Records to process:
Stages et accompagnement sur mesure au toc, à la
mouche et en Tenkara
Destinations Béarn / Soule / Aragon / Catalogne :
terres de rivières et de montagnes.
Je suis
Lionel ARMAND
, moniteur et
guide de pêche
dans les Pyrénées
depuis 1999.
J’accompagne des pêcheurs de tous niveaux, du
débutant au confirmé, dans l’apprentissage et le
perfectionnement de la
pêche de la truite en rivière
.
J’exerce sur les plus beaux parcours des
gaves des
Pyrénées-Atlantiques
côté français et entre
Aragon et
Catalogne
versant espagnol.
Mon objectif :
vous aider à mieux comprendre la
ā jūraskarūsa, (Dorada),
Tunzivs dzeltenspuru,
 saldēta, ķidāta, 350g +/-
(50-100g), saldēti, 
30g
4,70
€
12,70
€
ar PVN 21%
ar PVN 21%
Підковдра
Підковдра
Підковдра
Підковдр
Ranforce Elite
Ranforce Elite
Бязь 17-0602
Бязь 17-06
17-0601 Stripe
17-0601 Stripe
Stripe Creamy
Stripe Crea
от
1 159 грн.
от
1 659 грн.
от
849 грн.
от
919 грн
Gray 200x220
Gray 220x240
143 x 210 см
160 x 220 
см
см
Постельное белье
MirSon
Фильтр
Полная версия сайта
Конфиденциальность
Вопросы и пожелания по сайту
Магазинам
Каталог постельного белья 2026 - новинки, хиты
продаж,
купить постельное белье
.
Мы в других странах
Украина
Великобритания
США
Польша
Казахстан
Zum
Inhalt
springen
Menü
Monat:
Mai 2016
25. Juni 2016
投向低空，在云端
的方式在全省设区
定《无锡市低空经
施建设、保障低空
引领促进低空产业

Your task:
Wherever the word "Catalogne" shows up in the material, copy the line it is on.

Solution to the exercise:
Destinations Béarn / Soule / Aragon / Catalogne :
Catalogne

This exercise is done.